··· Data extracts ···

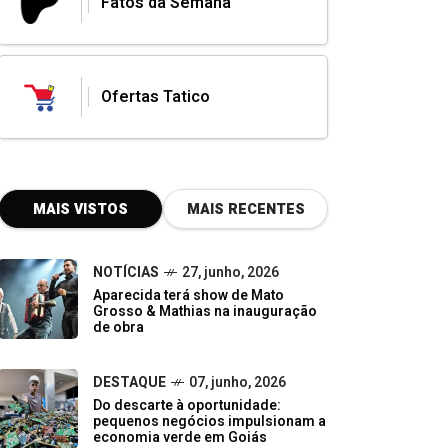
Fatos da Semana
Ofertas Tatico
MAIS VISTOS
MAIS RECENTES
NOTÍCIAS
27, junho, 2026
Aparecida terá show de Mato
Grosso & Mathias na inauguração
de obra
DESTAQUE
07, junho, 2026
Do descarte à oportunidade:
pequenos negócios impulsionam a
economia verde em Goiás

···

▶ Aim of the exercise: Exactness is what counts here: copy each entry as given and omit its pictures.

▶ Task response:
Fatos da Semana
Ofertas Tatico
MAIS VISTOS
MAIS RECENTES
NOTÍCIAS
27, junho, 2026
Aparecida terá show de Mato
Grosso & Mathias na inauguração
de obra
DESTAQUE
07, junho, 2026
Do descarte à oportunidade:
pequenos negócios impulsionam a
economia verde em Goiás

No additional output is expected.